A common bank trick is to use the clear time as the effective time of deposits but the transaction time as the effective time for purchases. So even if you physically deposit money before you make any purchases, if any transaction happens before the deposit clears, (even if the transaction hasn't cleared) you could get an overdraft even though you never actually spent money you didn't have. This would be akin to a check bouncing because you didn't have the money in the account at the time you put pen to check instead of when the check receiver tries to cash it.
Now one defense of this might be "it's to prevent fraud and people overspending with money they don't have and disappearing". That may be true, but the right thing to do would be to not give you an overdraft if you are indeed an honest customer who in fact did deposit enough money before you made the purchase. But banks don't do that, mainly for the hefty overdraft "processing fee" that is 100% profit for them because of a few twisty fine print rules.

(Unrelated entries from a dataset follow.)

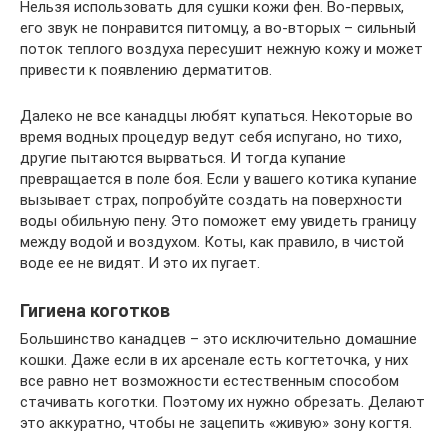
Нельзя использовать для сушки кожи фен. Во-первых,
его звук не понравится питомцу, а во-вторых – сильный
поток теплого воздуха пересушит нежную кожу и может
привести к появлению дерматитов.
Далеко не все канадцы любят купаться. Некоторые во
время водных процедур ведут себя испугано, но тихо,
другие пытаются вырваться. И тогда купание
превращается в поле боя. Если у вашего котика купание
вызывает страх, попробуйте создать на поверхности
воды обильную пену. Это поможет ему увидеть границу
между водой и воздухом. Коты, как правило, в чистой
воде ее не видят. И это их пугает.
Гигиена коготков
Большинство канадцев – это исключительно домашние
кошки. Даже если в их арсенале есть когтеточка, у них
все равно нет возможности естественным способом
стачивать коготки. Поэтому их нужно обрезать. Делают
это аккуратно, чтобы не зацепить «живую» зону когтя.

I used to have accounts at National City. They played these games on me exactly as you described. They made me bounce two checks this way, and charged me nearly $200 in fees for it, before I managed to escape their clutches.
Actually, now that I think about it, it was worse than you describe.
NatCity maintains two different account balances for you. One is a balance showing all deposits and debits posted in a timely fashion, within a day or two, the way you'd balance your checkbook. The other balance shows debits posted immediately, but deposits delayed by a week or two. Naturally, this second balance tends to show a lower account balance, due to their delays in posting your deposits.
By timing the way the deposits are posted, they can induce you to overdraw your account. They show you the first balance whenever you query your account online or at an ATM, which shows a higher balance. They figure your overdrafts by using the second, lower balance.
I don't know if it's a common practice at all banks, but it's only been done to me by NatCity. I've used a number of other banks over the years without any of these games.